Totally off topic but is Keryddwen a variation of Cerridwen? Important character in Welsh mythology and still used as a name around here.


----------



## Marcia (Dec 26, 2010)

Also, I adopted Maddie at 3 years old from the SPCA even though she had a big sign on her cage "*LITTER BOX ISSUES* - DOESN'T LIKE TO HAVE HER TAIL PULLED OR BE CHASED". That told me she had been with abusive small children and people that probably didn't scoop her box or didn't have it in a quiet place where she felt safe to use it. She is a Norweigan Forest cat and the sweetest, friendliest cat! We've had her for 6 years and never once has she gone outside the box. I promised to never, ever pull her tail or chase her if she would use the box. We've both kept our promise. That sign would have been a death sentence had I not adopted her.


----------



## Keryddwen (Dec 26, 2012)

Yes, I do use the name as a variation of her name.  She's a pretty interesting goddess in mythology.... I'm surprised you know the name, much less her. I think you're the first person ever to notice/know that.


----------



## Keryddwen (Dec 26, 2012)

Arianwen said:


> Totally off topic but is Keryddwen a variation of Cerridwen? Important character in Welsh mythology and still used as a name around here.

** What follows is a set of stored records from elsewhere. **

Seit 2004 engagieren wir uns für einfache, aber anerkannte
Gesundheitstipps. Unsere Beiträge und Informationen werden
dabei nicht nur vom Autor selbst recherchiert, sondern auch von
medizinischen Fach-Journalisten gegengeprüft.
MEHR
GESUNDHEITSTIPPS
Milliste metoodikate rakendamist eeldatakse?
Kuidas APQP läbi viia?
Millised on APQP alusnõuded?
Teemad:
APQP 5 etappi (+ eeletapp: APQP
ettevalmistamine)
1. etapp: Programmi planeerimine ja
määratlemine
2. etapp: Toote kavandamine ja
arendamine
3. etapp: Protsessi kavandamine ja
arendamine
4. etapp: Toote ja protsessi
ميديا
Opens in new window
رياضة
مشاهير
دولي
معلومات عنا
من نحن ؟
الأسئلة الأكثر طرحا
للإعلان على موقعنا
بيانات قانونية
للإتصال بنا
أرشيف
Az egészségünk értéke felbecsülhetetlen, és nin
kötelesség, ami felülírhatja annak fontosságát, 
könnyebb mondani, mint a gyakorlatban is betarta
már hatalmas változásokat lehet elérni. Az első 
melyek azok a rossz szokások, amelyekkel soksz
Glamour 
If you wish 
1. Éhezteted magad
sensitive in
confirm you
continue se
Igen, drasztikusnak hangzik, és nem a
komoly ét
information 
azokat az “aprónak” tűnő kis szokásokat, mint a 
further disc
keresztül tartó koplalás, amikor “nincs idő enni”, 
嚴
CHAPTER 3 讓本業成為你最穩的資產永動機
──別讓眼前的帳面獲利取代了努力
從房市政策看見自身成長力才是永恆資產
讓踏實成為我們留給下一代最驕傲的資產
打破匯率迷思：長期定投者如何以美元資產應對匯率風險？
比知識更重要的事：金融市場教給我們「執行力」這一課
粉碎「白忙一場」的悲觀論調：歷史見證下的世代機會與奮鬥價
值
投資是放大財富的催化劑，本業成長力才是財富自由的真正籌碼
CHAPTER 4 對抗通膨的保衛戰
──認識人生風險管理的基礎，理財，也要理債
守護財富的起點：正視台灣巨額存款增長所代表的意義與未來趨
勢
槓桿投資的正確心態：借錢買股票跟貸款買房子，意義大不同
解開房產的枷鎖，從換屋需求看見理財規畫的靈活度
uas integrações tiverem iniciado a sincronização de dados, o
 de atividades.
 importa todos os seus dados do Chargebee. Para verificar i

Oh, I just noticed your username (I haven't had my coffee yet, LOL, or at least that's my excuse). Do you live in Wales? I am part Welsh somewhere on my mom's side of the family, and I've been to Scotland and England (I play bagpipes, the Scottish ones). So Cerridwen's name is still used? That's pretty cool!


----------



## Keryddwen (Dec 26, 2012)

It's interesting the replies that I've gotten from you all, thank you. I have to go on record as saying that all of my previous furbabies (my dogs), and even my husband's dogs have either been strays or "handed down" from a friend who would've otherwise taken them to the pound. And all of my dogs have been super-sweet, and with the exception of my girl, Monstyr, have had the "breed traits" and ailments of most of their pure-bred relatives. (Monstyr was a mutt, but mostly German Shepherd.... and her hips....) Even my Kitten (aka "Treble") was a stray who would've been taken to the pound- I found her in my music room at school.

Anyway, you are all right on the money. Rottweilers, Dobermans, pit bulls, German Shepherds, have all gotten a bad rap over the years thanks to the media, which is really too bad. Because as you say, it's the individual dog, and even more so, the owners and how they're treated. 

Marcia- thanks for the head's up on the B&W's, and I'm so glad you got your Maddie. My DH & I were talking, and he was saying he'd love to have a Maine ****. I've only known one Maine **** in my life, but she was a great cat. 

Thanks everyone.... sorry about rambling. See previous post about no coffee yet.


----------



## Keryddwen (Dec 26, 2012)

Keryddwen said:


> with the exception of my girl, Monstyr, have had the "breed traits" and ailments of most of their pure-bred relatives. (Monstyr was a mutt, but mostly German Shepherd.... and her hips....) Even my Kitten (aka "Treble") was a stray who would've been taken to the pound- I found her in my music room at school.


*NOT* had the breed traits......


----------



## Arianwen (Jun 3, 2012)

Keryddwen said:


> Yes, I do use the name as a variation of her name.  She's a pretty interesting goddess in mythology.... I'm surprised you know the name, much less her. I think you're the first person ever to notice/know that.


She appears in writing way back in the Black Books of Carmarthen and there must have been oral traditions about her even earlier - hope you are blessed with her inspiration but are nothing like as scary as she could be at times!!! :wink:


----------